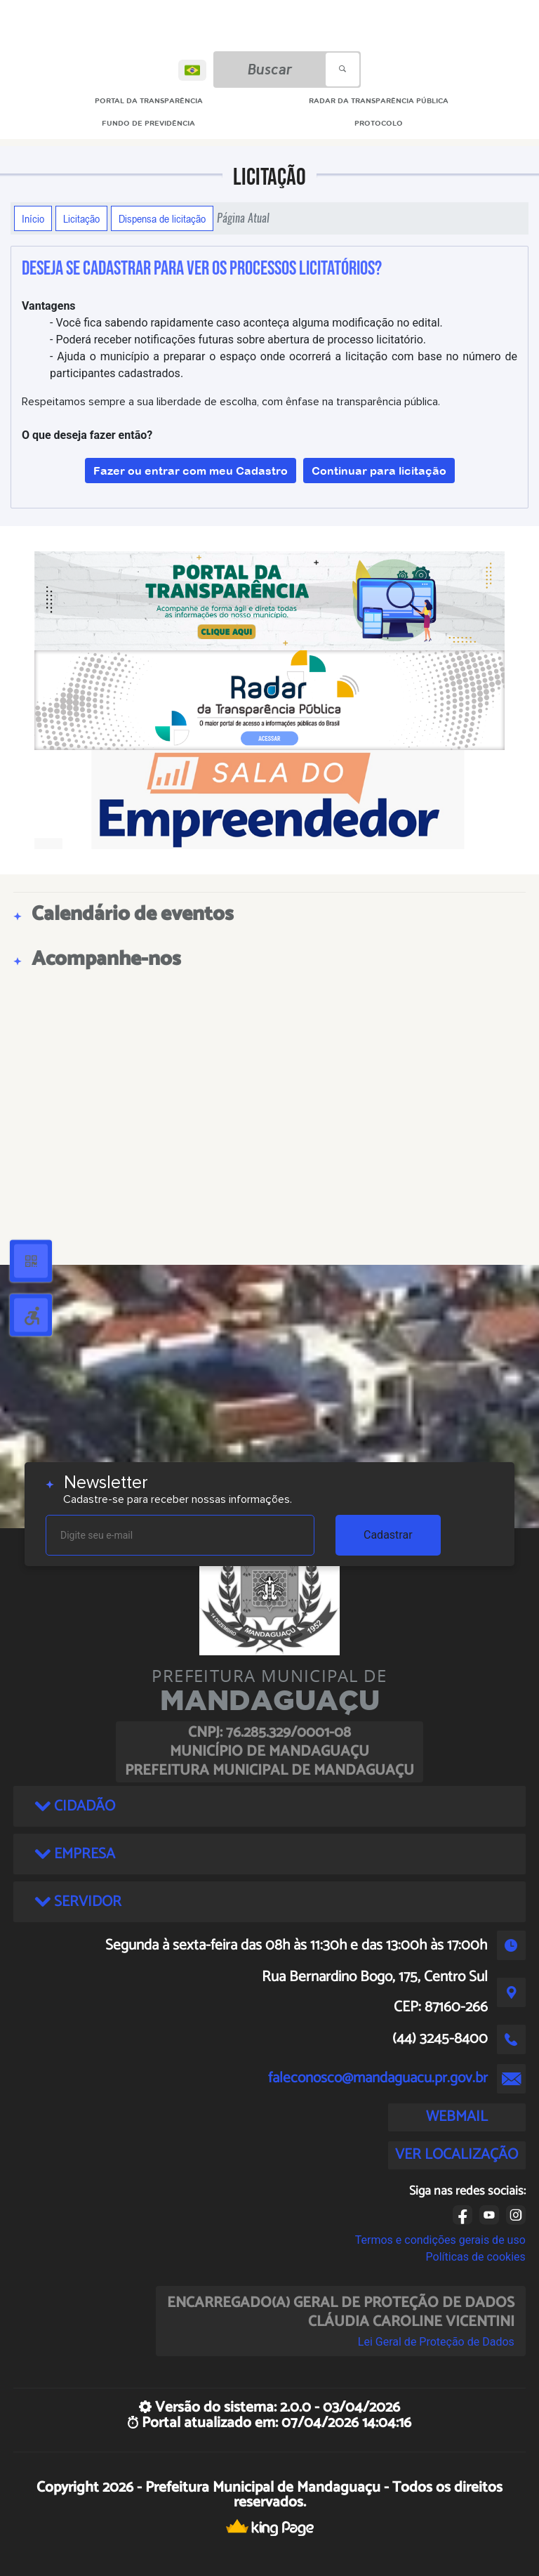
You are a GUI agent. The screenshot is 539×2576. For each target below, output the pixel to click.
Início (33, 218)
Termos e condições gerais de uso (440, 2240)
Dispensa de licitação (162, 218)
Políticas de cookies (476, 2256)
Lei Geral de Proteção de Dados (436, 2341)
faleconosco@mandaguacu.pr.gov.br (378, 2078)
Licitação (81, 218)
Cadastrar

» **Work required**:
Everything in the listing except the pictures must come back exactly as written.

» **Solution**:
You are a GUI agent. The screenshot is 539×2576. For each target below, output the pixel to click.
Início (33, 218)
Termos e condições gerais de uso (440, 2240)
Dispensa de licitação (162, 218)
Políticas de cookies (476, 2256)
Lei Geral de Proteção de Dados (436, 2341)
faleconosco@mandaguacu.pr.gov.br (378, 2078)
Licitação (81, 218)
Cadastrar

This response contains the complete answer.